Exercice infiniment rare de la part d’un musicien de cette renommée, il présente chacun des 16 titres, afin d’expliquer au mieux le sens de sa démarche. «Ce projet est tellement personnel qu’il me semblait très important de le porter jusqu’au bout. Je suis allé à la rencontre de tant de musiciens que la rencontre avec les journalistes allait de soit.» Le générique de ce premier volet affiche Moby, Vince Clarke, Massive Attack, Gesaffelstein, Tangerine Dream, M83 et même Pete Townshend, si intimement lié à l’histoire du rock avec ses Who qu’il en est devenu sourd. «Il est d’une curiosité folle, corrige Jarre. Il est venu avec son propre vieux micro mais aussi avec une valise d’applications numériques. Contre toute attente, les plus âgés de mes invités étaient les plus enclins à vouloir tester les technologies informatiques, alors que des jeunes comme Gesaffelstein ou M83 penchaient plutôt vers des instruments analogiques.»
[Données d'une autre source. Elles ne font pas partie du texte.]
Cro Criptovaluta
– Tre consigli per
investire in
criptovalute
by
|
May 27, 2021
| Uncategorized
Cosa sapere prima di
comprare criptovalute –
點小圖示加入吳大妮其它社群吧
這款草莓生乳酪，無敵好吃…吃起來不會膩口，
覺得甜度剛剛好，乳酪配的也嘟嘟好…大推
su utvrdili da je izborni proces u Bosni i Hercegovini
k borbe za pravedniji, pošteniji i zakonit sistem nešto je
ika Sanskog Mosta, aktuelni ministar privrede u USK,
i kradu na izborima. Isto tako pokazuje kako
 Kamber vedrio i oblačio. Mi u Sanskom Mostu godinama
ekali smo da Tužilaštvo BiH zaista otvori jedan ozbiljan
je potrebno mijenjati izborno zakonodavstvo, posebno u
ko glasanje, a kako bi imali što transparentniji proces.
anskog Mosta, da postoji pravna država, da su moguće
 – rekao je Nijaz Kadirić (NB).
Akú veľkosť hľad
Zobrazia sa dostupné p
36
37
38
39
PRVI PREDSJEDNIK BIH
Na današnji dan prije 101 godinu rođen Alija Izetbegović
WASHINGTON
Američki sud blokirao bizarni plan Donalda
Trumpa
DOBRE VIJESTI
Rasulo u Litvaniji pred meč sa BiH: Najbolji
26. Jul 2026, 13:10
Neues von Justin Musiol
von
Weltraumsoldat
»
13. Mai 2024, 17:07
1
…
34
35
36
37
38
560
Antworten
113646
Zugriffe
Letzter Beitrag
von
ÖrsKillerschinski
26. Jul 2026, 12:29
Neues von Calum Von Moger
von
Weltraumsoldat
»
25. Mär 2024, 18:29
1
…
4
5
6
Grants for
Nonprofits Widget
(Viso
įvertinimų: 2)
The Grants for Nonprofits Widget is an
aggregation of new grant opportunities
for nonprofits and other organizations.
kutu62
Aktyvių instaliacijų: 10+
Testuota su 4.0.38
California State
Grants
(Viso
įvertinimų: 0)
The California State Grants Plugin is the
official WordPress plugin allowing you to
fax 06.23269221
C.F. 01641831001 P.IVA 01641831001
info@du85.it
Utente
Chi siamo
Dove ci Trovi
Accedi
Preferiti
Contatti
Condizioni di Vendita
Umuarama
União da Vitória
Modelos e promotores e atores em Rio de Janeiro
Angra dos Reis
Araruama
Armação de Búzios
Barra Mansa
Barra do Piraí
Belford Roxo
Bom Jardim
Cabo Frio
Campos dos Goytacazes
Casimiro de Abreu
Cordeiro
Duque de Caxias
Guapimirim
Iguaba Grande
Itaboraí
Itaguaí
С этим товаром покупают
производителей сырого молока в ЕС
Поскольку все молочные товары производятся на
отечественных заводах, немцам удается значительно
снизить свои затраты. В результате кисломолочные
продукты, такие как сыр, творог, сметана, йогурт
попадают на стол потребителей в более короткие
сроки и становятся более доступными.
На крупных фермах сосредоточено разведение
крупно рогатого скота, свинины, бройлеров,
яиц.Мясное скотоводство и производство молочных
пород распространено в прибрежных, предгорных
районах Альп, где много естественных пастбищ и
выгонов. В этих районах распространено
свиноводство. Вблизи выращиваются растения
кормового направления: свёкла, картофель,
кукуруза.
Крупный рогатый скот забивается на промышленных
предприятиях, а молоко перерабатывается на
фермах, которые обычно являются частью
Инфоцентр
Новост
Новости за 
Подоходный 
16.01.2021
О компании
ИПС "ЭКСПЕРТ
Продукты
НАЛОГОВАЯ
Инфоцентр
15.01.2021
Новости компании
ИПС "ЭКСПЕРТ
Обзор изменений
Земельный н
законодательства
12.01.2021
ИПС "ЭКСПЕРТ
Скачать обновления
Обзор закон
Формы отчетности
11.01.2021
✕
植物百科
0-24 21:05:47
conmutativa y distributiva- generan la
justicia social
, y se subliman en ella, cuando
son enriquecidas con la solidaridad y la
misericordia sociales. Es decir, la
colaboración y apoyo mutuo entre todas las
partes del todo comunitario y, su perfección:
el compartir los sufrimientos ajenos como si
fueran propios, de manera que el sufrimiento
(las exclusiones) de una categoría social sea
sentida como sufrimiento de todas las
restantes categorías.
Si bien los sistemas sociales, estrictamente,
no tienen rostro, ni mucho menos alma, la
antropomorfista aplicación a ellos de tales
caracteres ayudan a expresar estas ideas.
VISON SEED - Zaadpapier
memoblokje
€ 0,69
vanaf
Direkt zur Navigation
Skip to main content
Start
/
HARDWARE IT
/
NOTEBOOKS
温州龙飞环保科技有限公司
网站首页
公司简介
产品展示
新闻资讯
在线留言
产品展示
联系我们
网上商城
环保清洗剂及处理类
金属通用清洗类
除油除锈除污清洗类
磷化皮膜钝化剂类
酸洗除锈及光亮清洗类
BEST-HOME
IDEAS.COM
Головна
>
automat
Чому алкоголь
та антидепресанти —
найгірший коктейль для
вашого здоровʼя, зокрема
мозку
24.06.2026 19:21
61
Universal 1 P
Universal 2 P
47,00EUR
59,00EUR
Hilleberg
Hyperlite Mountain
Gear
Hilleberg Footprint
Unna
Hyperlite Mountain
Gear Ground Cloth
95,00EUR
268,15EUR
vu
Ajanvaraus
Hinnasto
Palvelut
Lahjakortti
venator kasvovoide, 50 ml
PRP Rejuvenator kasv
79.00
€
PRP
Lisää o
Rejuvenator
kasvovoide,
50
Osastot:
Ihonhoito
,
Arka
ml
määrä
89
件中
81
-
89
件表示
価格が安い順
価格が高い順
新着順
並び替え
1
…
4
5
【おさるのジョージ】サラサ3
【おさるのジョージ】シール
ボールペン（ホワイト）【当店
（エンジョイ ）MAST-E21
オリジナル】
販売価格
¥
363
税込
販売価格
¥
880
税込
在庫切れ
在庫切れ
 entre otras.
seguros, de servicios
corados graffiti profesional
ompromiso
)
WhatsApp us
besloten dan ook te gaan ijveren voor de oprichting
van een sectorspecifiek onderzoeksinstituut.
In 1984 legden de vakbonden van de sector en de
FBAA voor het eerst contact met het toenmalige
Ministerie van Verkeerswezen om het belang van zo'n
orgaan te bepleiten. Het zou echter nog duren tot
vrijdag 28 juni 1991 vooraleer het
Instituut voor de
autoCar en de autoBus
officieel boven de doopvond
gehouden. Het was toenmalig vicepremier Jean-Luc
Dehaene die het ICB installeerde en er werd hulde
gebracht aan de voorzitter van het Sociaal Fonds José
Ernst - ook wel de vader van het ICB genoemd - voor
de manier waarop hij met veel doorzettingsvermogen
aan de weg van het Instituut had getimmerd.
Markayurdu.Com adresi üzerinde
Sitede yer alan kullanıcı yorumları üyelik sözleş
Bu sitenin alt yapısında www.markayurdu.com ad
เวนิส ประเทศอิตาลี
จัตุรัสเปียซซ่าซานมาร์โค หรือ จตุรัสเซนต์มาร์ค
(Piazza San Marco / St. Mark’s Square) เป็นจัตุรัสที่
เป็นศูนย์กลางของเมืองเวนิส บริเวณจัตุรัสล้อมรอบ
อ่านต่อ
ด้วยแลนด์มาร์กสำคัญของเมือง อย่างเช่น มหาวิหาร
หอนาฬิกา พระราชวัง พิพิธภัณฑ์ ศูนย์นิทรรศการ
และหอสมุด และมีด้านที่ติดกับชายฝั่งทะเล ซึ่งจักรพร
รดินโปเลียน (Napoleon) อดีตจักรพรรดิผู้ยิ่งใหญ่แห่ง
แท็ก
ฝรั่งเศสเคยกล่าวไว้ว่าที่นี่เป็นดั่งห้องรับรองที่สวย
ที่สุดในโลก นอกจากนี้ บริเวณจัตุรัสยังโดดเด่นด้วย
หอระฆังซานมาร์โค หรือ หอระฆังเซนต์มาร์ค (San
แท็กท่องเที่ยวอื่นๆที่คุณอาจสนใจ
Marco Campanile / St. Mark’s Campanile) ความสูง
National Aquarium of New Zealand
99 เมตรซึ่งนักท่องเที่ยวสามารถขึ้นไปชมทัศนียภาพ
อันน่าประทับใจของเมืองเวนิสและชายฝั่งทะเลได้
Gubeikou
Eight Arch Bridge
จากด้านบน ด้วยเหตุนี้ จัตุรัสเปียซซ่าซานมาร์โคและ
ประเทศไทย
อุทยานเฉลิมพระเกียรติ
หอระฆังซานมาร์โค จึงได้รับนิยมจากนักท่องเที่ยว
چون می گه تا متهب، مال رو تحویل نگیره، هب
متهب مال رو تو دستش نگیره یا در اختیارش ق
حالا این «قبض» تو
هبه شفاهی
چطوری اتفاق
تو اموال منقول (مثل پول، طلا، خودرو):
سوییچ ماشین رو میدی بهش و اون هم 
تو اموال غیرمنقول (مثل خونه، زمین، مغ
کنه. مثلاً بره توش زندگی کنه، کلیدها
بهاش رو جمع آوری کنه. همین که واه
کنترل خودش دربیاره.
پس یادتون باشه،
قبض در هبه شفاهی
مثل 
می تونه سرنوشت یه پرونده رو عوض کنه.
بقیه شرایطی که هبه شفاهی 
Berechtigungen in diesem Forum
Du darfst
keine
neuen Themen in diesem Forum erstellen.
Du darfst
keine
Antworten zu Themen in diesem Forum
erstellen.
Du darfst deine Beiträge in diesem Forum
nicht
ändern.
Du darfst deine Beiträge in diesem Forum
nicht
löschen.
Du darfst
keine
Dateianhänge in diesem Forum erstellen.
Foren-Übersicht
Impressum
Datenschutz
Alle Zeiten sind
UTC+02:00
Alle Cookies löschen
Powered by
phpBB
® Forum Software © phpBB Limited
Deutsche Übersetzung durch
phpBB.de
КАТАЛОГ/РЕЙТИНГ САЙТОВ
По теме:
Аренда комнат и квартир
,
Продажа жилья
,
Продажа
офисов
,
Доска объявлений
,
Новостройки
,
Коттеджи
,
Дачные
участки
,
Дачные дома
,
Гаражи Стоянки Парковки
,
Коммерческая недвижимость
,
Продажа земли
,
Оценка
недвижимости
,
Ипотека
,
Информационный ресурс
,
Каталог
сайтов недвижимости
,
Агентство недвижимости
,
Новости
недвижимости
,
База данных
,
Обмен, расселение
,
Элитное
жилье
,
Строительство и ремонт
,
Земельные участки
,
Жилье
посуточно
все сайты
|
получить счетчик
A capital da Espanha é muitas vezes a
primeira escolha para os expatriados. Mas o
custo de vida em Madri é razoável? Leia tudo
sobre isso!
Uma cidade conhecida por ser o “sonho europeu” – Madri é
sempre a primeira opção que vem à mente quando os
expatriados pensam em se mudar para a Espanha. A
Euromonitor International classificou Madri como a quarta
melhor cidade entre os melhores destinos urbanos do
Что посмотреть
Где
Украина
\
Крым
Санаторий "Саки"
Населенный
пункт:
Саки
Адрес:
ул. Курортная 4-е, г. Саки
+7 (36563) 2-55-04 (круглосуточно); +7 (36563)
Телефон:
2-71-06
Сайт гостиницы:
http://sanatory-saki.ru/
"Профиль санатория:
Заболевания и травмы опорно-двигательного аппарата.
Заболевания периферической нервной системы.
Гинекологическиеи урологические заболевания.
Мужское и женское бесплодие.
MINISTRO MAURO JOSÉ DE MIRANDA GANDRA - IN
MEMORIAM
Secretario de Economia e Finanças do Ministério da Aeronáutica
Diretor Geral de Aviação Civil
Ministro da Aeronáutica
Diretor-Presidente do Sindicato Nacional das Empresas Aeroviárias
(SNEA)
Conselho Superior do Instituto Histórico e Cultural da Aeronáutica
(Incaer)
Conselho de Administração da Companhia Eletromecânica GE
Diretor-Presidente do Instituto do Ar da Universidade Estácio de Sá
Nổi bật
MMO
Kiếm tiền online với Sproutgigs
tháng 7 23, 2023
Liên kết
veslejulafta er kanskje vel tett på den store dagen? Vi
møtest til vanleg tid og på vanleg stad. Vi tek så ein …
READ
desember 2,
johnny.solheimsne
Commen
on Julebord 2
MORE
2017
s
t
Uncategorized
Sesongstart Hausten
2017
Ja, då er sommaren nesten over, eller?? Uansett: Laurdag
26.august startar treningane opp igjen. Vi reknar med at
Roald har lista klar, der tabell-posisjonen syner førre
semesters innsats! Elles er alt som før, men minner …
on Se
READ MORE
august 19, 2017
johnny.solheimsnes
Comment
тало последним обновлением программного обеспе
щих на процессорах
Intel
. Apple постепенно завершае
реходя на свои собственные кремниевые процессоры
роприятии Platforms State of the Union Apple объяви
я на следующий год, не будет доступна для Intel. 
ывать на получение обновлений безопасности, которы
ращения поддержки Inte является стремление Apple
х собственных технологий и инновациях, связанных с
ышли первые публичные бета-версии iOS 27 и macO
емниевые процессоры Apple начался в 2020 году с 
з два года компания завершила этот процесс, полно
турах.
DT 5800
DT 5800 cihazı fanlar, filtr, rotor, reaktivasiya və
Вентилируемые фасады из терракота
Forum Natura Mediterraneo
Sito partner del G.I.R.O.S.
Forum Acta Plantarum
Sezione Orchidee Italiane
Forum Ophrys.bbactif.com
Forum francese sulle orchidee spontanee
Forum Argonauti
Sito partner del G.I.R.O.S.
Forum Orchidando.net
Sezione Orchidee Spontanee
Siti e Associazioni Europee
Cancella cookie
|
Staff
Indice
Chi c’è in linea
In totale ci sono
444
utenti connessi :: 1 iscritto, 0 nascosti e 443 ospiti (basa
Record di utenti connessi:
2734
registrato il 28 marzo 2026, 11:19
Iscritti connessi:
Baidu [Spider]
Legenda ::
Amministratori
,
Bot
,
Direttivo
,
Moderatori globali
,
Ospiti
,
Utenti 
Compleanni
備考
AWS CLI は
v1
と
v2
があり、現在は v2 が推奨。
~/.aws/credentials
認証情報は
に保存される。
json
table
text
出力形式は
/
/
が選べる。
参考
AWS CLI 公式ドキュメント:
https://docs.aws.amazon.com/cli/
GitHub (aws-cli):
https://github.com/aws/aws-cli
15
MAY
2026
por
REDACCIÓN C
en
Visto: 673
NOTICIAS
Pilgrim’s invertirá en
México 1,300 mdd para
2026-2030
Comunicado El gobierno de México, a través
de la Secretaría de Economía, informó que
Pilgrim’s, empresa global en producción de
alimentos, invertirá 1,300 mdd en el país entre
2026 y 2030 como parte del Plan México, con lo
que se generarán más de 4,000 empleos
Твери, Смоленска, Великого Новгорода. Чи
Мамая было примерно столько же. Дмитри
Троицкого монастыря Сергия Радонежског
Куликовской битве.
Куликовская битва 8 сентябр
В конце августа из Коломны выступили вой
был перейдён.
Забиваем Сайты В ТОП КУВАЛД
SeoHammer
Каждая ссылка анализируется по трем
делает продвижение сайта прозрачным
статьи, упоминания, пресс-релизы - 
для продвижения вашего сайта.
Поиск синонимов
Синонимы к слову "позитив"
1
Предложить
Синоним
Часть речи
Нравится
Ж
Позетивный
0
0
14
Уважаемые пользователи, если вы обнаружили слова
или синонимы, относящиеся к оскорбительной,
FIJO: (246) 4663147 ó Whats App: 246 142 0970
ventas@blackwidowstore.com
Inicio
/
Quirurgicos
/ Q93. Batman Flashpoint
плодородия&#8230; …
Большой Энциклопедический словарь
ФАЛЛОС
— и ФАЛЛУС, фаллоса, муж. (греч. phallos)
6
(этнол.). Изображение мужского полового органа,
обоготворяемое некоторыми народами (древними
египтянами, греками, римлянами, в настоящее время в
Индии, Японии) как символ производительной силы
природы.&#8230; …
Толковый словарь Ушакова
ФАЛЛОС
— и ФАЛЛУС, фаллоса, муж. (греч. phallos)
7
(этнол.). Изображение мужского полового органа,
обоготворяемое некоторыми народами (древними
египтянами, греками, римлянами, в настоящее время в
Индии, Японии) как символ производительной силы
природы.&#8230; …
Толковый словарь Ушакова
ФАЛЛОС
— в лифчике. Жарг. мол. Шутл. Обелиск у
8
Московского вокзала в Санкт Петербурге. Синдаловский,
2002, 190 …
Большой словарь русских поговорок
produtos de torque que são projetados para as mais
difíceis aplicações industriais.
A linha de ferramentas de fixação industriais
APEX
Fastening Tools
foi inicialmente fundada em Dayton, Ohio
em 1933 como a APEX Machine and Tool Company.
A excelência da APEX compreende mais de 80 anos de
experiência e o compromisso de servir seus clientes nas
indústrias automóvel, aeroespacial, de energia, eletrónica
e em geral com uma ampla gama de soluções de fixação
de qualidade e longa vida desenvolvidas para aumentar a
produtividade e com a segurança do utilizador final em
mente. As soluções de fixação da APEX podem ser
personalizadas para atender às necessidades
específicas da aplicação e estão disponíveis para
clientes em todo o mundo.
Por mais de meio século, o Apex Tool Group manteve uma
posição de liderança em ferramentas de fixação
On s’approche des claviers comme de pièces de collection. Tous ont été de la partie lors des concerts monumentaux qui, dès 1979 et la place de la Concorde, ont fait la carte de visite du musicien. Ils ont connu la Chine, le Texas, l’Egypte, Monaco, autant de sites exceptionnels. «Très tôt, j’ai compris que la musique électronique devait être visualisée d’une manière exagérée, presque à la façon d’un opéra. Car les instruments qui la produisent ne sont pas conçus pour partager des notes, comme la guitare ou le piano, mais pour créer des sons. La façon que j’ai inventée pour la «performer» a connu un succès au-delà de toutes mes espérances. Cette époque d’abus dans tous les domaines m’a éloigné de mon cœur de métier, qui est la composition. Avec ce disque, je la retrouve.»
Acquise en 2006, la maison comporte une chambre à coucher au premier étage. Dans la pièce attenante à la salle d’écoute, Patrick Pelamourgues nous présente le studio proprement dit. Et son canapé rouge. «Jean-Michel dort là-dessus quand il produit un nouveau disque. C’est-à-dire de très nombreuses nuits», assure le technicien de l’ombre, dans le sillage du patron depuis 1978. «J’entretiens le matériel et, en tournée, je m’assure qu’il fonctionne correctement.» Et de raconter un concert à Moscou, où le froid était si mordant qu’il était impossible de finir un seul morceau sans que les vénérables synthétiseurs ne se désaccordent. Il avait passé les deux heures de show couché derrière les machines, tournevis en main.